Treasuries the best performers .... at a mighty 1.9pc return
Thursday 1st October 2015
Treasuries the best performers .... at a mighty 1.9pc
return
Ref : "In Shadow of Fed Liftoff, Treasuries Top All
Other Investments" , Bloomberg Markets
In spite of the benign inflation scenario, one
instinctively feels that the threat of rate hikes that been with us all year
should depress Treasuries markets more than most. It doesn't say much for other
investments therefore to read that in an analysis of the performance of US
asset classes over the first three quarters of 2015, US Treasuries lead the field
with a return of just 1.9pc. Mind you, the other runners in this particular
race have been an unusually ropey bunch, and Treasuries do have their
"safe-haven" status in their favour.
Stocks : Speculation that China's economy is slowing
faster than officials will admit, and the subsequent devaluation of the yuan
caused a rout in global equities and a surge in volatility. The S&P 500
Index has fallen 5.3pc this year.
Corporate Bonds : In more "normal" times, one
would expect corporate bonds to follow Treasuries pretty closely. In fact, with
rates so low but a hike(s) on the horizon, companies have been rushing to take advantage of the
favourable conditions in the debt markets while they still can. Heavy issuance
and the resulting increase in supply means that corporates have under performed
their governmental cousins, showing a loss of 0.1pc year-to-date.
Junk Bonds : More of the same, except that since many of
the energy companies raise money in the high-yield bond market these fellows
have also had to cope with the dramatic fall in the price of oil. Performance
year-to-date ? - 2.1pc.
Commodities : Ah, one of the stories of an eventful nine
months. The oil price slump, and China's slowdown that has lead to falling
demand across a range of commodities, means that the S&P Goldman Sachs
Commodity Index has dropped 14.1pc this year. There are many different
commodity indices, and some of them look considerably worse than that.
So, all in all, a pretty uninspiring tale...... though it
might possibly make you feel a little better if you're disappointed with the
performance of your own portfolio. It's not been easy.....

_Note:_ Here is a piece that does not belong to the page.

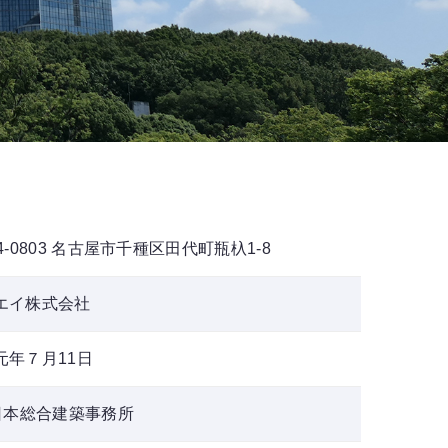
4-0803 名古屋市千種区田代町瓶杁1-8
エイ株式会社
元年７月11日
)日本総合建築事務所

LOOK OUT TOMORROW (FRIDAY) FOR SEPTEMBER US EMPLOYMENT
DATA :
Non-Farm Payrolls. :
Consensus +203,000 , previous +173,000
Unemployment Rate.
: Consensus 5.1pc, previous 5.1pc
Average Hourly Earnings. : Consensus +0.2pc, previous +0.3pc
Just about the most important monthly data (along with
inflation numbers) with regard to Fed decision-making, a strong report would
increase pressure on the Fed to hike rates sooner rather than later. In fact,
data even approaching consensus estimates for NFP would probably have the hawks
saying that the economy is rapidly closing in on effective full employment, so
"Act now!"..... which would be fair enough. But if the lack of action
in September told us one thing, it was that the Fed are keeping an eye on
global concerns as well as domestic.